Ladner Black Mouth Cur






Moutain Feist


----------



## gabulldawg

Good looking dogs! Trying to train mine to do the same.


----------



## thomas williams

Made several trees this afternoon. Seen 9 and got 7. 













View My Video


----------



## shanesbandit

*Cash*

here is Cash ...19 month old really makeing a dog


----------



## Brian Groce

*Beau*

Took my son and his friend for a quick hunt Sunday.  Beau is coming along nicely. He treed these two for us.


----------



## Doug B.

Thomas Williams, I really like the looks of that cur. I have got one that looks a lot like him except mine is a little lighter brindle. Mine don't sound anything like yours though. 

Course, I like the looks of all of the pictures one here.

Cortgirl, what is the left handed rifle in the back of the truck with the fiest?


----------



## Melvin4730

jgragg said:


> this is my pup Katie



Is that a little Baldwin bred dog?


----------



## Al Medcalf

Doug B. said:


> Thomas Williams, I really like the looks of that cur. I have got one that looks a lot like him except mine is a little lighter brindle. Mine don't sound anything like yours though.
> 
> Course, I like the looks of all of the pictures one here.
> 
> Cortgirl, what is the left handed rifle in the back of the truck with the fiest?

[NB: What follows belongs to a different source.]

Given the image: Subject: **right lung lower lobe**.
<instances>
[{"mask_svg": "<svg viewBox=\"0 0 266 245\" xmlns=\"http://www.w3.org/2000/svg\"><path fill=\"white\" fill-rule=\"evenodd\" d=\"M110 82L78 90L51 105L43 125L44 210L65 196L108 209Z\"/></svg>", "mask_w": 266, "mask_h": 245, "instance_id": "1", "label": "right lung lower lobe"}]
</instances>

First picture shows a littermate female to the dog that Thomas posted pictures of.  I only coonhunt her.

Second picture is Dakota after a short one hour hunt yesterday


----------



## thomas williams

*Sunday afternoon round*

Got three knocked out to Big Sam today.


----------



## Sugar Plum

Doug B. said:


> Cortgirl, what is the left handed rifle in the back of the truck with the fiest?

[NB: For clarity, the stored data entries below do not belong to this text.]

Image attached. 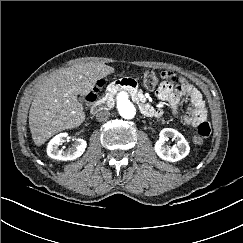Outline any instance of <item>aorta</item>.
Instances as JSON below:
<instances>
[{
	"label": "aorta",
	"mask_w": 243,
	"mask_h": 243,
	"mask_svg": "<svg viewBox=\"0 0 243 243\" xmlns=\"http://www.w3.org/2000/svg\"><path fill=\"white\" fill-rule=\"evenodd\" d=\"M118 111L125 119H132L136 115V109L129 94L126 91H120L118 96Z\"/></svg>",
	"instance_id": "1"
}]
</instances>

Doug, that belongs to my husband. It's a Browning T-bolt.


----------



## Doug B.

Sweet looking little gun!


----------



## Wire Nut

*Dixie*

Mtn Feist pup


----------



## ejs1980

Here's Lily a mt cur with her five she treed this morning. I let alot get away. Jeremy that Mt feist looks alot like a dog near here named cowboy.


----------